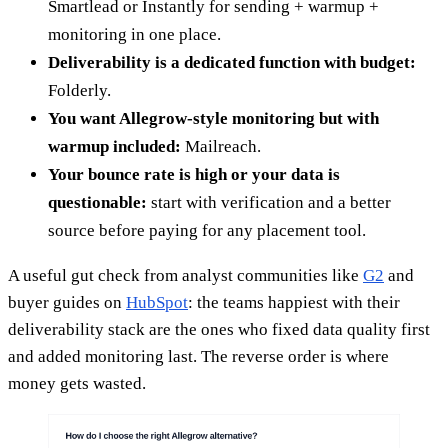
Smartlead or Instantly for sending + warmup +
monitoring in one place.
Deliverability is a dedicated function with budget:
Folderly.
You want Allegrow-style monitoring but with
warmup included:
Mailreach.
Your bounce rate is high or your data is
questionable:
start with verification and a better
source before paying for any placement tool.
A useful gut check from analyst communities like
G2
and
buyer guides on
HubSpot
: the teams happiest with their
deliverability stack are the ones who fixed data quality first
and added monitoring last. The reverse order is where
money gets wasted.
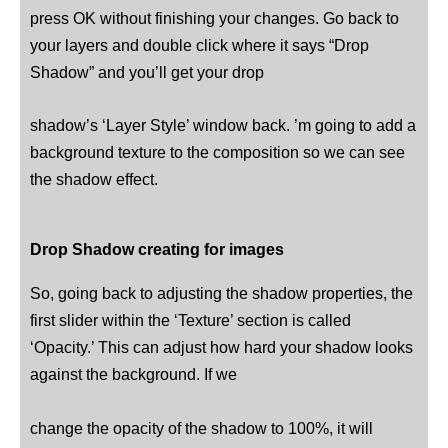
press OK without finishing your changes. Go back to
your layers and double click where it says “Drop
Shadow” and you’ll get your drop
shadow’s ‘Layer Style’ window back. ’m going to add a
background texture to the composition so we can see
the shadow effect.
Drop Shadow creating for images
So, going back to adjusting the shadow properties, the
first slider within the ‘Texture’ section is called
‘Opacity.’ This can adjust how hard your shadow looks
against the background. If we
change the opacity of the shadow to 100%, it will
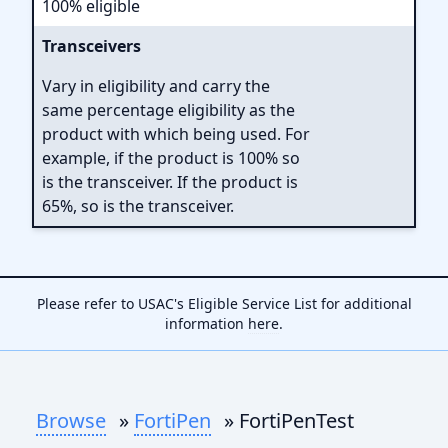
100% eligible
Transceivers
Vary in eligibility and carry the
same percentage eligibility as the
product with which being used. For
example, if the product is 100% so
is the transceiver. If the product is
65%, so is the transceiver.
Please refer to USAC's Eligible Service List for additional
information
here
.
Browse
»
FortiPen
» FortiPenTest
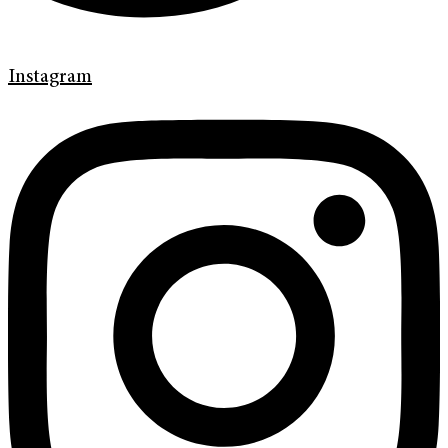
Instagram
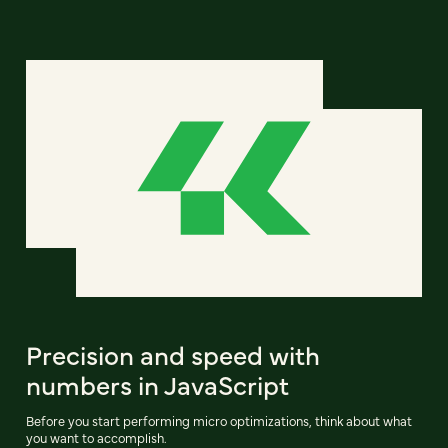
Precision and speed with
numbers in JavaScript
Before you start performing micro optimizations, think about what
you want to accomplish.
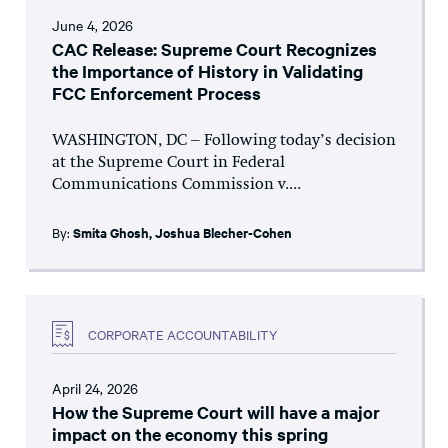
June 4, 2026
CAC Release: Supreme Court Recognizes
the Importance of History in Validating
FCC Enforcement Process
WASHINGTON, DC – Following today’s decision
at the Supreme Court in Federal
Communications Commission v....
By:
Smita Ghosh
,
Joshua Blecher-Cohen
CORPORATE ACCOUNTABILITY
April 24, 2026
How the Supreme Court will have a major
impact on the economy this spring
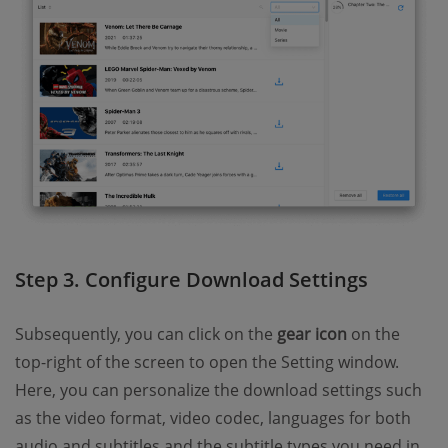
Step 3. Configure Download Settings
Subsequently, you can click on the
gear icon
on the
top-right of the screen to open the Setting window.
Here, you can personalize the download settings such
as the video format, video codec, languages for both
audio and subtitles and the subtitle types you need in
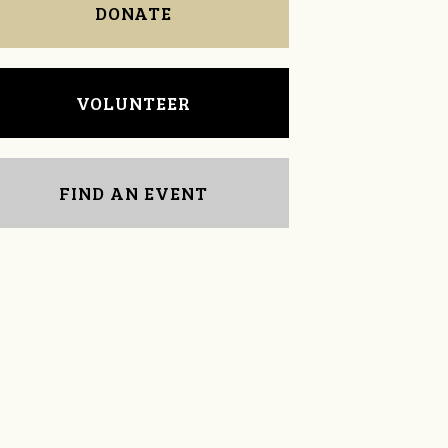
DONATE
VOLUNTEER
FIND AN EVENT
Justin Sewell
Kathy Halbrooks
# # # #
#### What to produce:
Search the data for the string "eligibility". List each line that has it.

#### Result below:
Vary in eligibility and carry the
same percentage eligibility as the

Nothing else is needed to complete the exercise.